> **PROBLEM TO SOLVE**
In the entries that follow, find the line containing "Urus Laporan Keuangan" and the line containing "Фильтр товаров", then copy exactly everything from the first through the second except the pictures.

> **INFORMATION GIVEN**
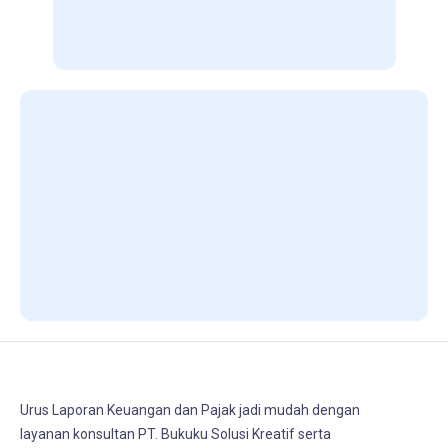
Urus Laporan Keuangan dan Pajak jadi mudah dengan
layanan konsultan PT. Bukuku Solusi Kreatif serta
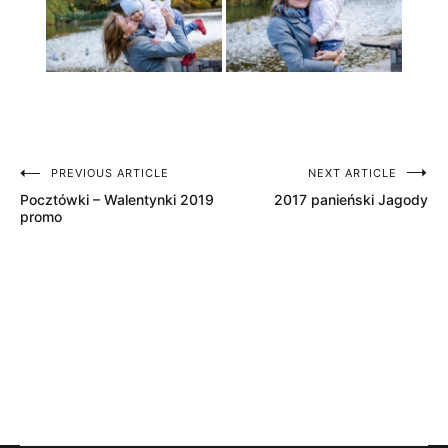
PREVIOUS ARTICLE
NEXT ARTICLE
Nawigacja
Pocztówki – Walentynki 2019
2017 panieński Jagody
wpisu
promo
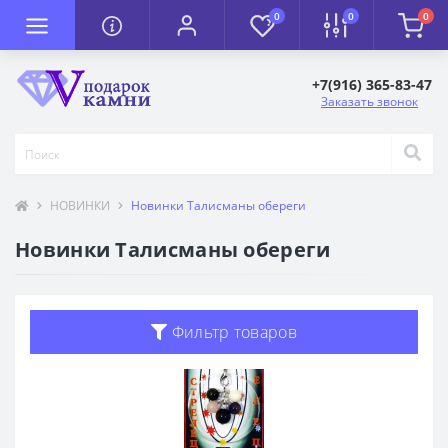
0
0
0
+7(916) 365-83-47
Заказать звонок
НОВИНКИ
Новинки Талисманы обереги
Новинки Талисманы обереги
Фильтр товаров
...
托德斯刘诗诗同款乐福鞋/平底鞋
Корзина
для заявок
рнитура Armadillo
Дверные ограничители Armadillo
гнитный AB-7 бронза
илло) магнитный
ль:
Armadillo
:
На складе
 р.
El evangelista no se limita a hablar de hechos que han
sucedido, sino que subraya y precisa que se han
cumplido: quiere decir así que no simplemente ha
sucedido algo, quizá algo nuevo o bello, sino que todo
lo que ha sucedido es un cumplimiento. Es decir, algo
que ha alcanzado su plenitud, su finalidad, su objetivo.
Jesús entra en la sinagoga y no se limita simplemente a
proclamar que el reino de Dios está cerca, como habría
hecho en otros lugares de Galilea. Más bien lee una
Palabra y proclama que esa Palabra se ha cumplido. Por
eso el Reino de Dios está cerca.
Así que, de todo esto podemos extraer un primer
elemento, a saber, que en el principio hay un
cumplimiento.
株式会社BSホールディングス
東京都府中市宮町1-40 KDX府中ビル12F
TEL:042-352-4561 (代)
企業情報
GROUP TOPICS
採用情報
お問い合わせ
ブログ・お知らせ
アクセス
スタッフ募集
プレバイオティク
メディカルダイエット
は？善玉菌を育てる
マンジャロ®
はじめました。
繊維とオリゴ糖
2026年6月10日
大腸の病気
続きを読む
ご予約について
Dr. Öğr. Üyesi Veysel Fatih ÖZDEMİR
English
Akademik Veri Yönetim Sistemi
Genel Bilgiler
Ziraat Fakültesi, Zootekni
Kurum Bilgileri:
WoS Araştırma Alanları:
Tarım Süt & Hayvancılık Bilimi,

> **OUTPUT**
Urus Laporan Keuangan dan Pajak jadi mudah dengan
layanan konsultan PT. Bukuku Solusi Kreatif serta
PREVIOUS ARTICLE
NEXT ARTICLE
Nawigacja
Pocztówki – Walentynki 2019
2017 panieński Jagody
wpisu
promo
0
0
0
+7(916) 365-83-47
Заказать звонок
НОВИНКИ
Новинки Талисманы обереги
Новинки Талисманы обереги
Фильтр товаров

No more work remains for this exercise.